Khan reiterated that complementarity would require “a deferral to national authorities only when they engage in independent and impartial judicial processes that do not shield suspects and are not a sham.”
The next step for the ICC Pre-Trial Chamber is to consider the application before making the warrants official. When the arrest warrants are issued, the named leaders will be at risk of arrest across 124 states.
Netanyahu reacted with rejection and “disgust” over the comparison “between democratic Israel and the mass murderers of Hamas”, while Gallant called the move “despicable.”
Israeli Foreign Minister Israel Katz said that he has met with the lobby group American Israel Public Affairs Committee (AIPAC), and called upon them to “work with the [US] administration and Congress to take dramatic steps against the decision”.
President of South Africa Cyril Ramaphosa welcomed the application, as his nation continues its case at the International Court of Justice (ICJ).Nicaragua, Colombia, and Libya have formally applied to intervene alongside South Africa. Further states intending to intervene include the Maldives, Egypt, Türkiye, Ireland, and Belgium.
Australian PM Anthony Albanese has attracted criticism from various sides of the political spectrum after refusing to answer questions regarding the ICC’s application.
“I don’t comment on court processes in Australia, let alone court processes globally, that which Australia is not a party,” Albanese said.
The Department of Foreign Affairs and Trade later put out a statement emphasising that “Australia respects the ICC and the important role it has in upholding international law” and that Hamas is recognised as a terrorist organisation, therefore bearing “no equivalence” to Israel.
The US’s stance was one that “fundamentally rejects” the ICC’s “outrageous” application.
“And let me be clear: whatever this prosecutor might imply, there is no equivalence – none – between Israel and Hamas,” President Joe Biden said, “we will always stand with Israel against threats to its security.”
“What’s happening is not genocide,” he added.
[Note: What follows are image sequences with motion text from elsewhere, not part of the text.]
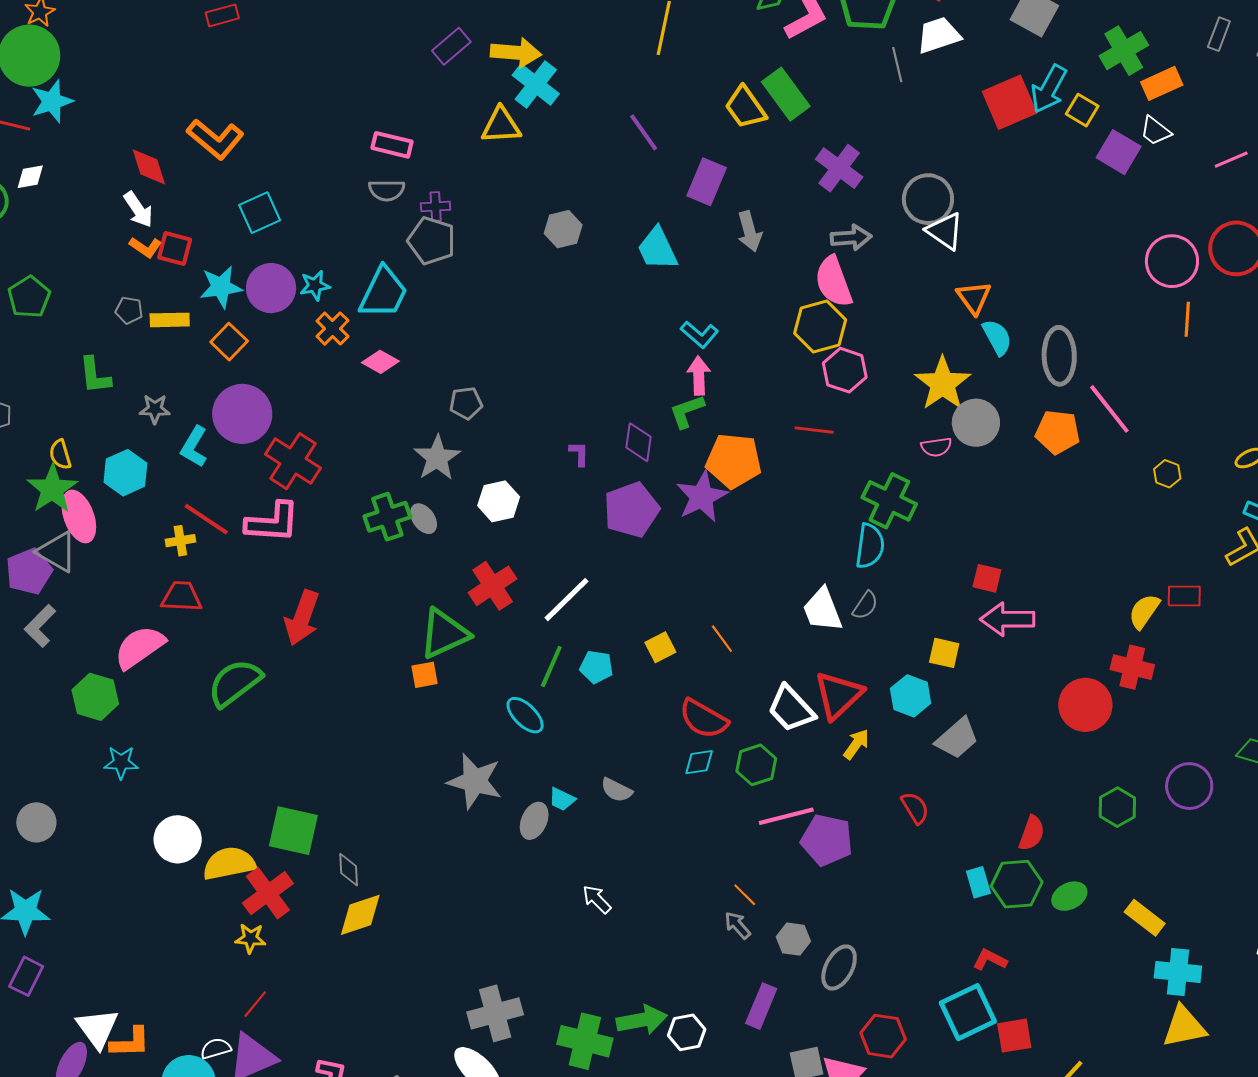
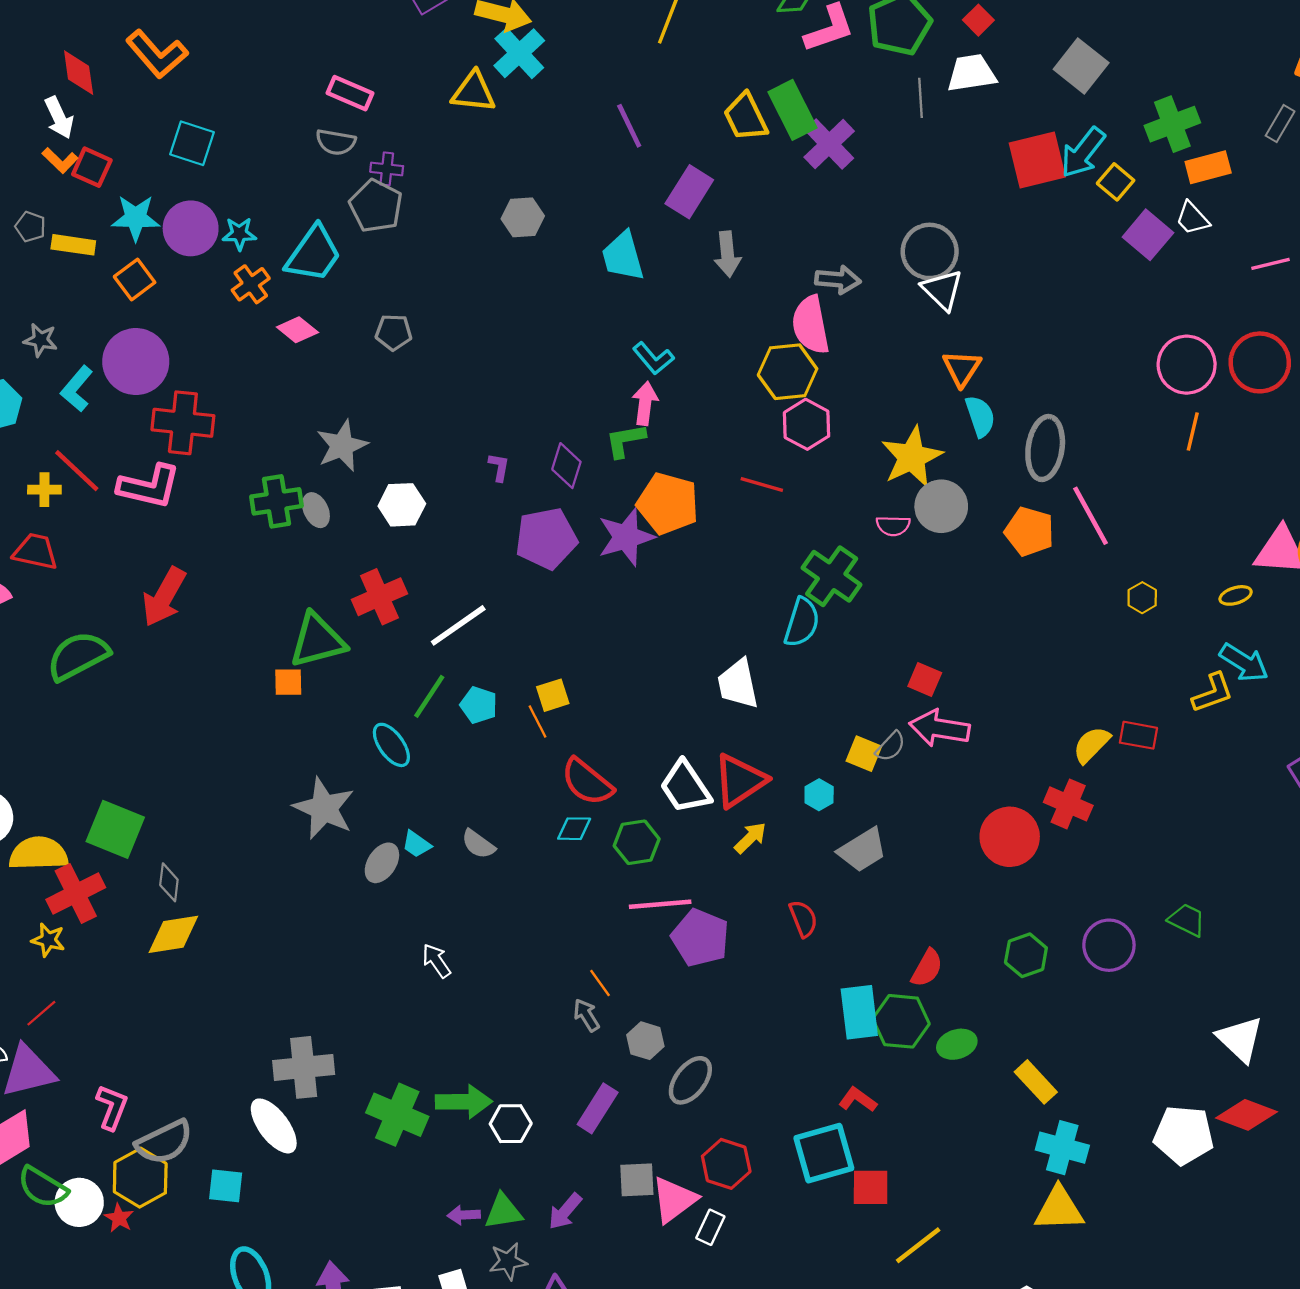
purple cross: (839, 168) -> (829, 144), moved
cyan square: (260, 213) -> (192, 143), turned 33
gray pentagon: (466, 403) -> (394, 332), moved
red cross: (293, 461) -> (183, 423), turned -36
gray semicircle: (865, 605) -> (890, 746), moved
orange line: (722, 639) -> (538, 722), moved
cyan hexagon: (911, 696) -> (819, 795), size x0.7
cyan rectangle: (978, 882) -> (859, 1012), size x1.6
US State Department spokesperson Matthew Miller also said he does not believe the ICC has jurisdiction over Israel or Hamas. Miller elaborated that Hamas could be held accountable “through the prosecution of the war effort by Israel, it could be by being killed, or…being brought to justice in an Israeli court.”
Notably, the USA was involved in the creation of the ICC, but after signing the Rome Statute, did not ratify the agreement under domestic law. Israel is not a state party to the court either.
Nimer Sultany, reader in public law, was one of a few commentators to write on Twitter (X) that the ICC has taken a both-sides or neutral approach by equating Israel and Hamas. By naming two Israeli leaders to three Hamas leaders, and Hamas’s eight crimes to Israel’s seven, Sultany says that while the ICC prosecutor “seeks to charge two of those most responsible”, the “asymmetry in the infliction of violence and ferocity and length in which Israeli leaders committed their crimes” cannot be ignored.
This ICC Application follows recent ICJ proceedings were provisional measures have been indicated in the case of a plausible genocide in Gaza.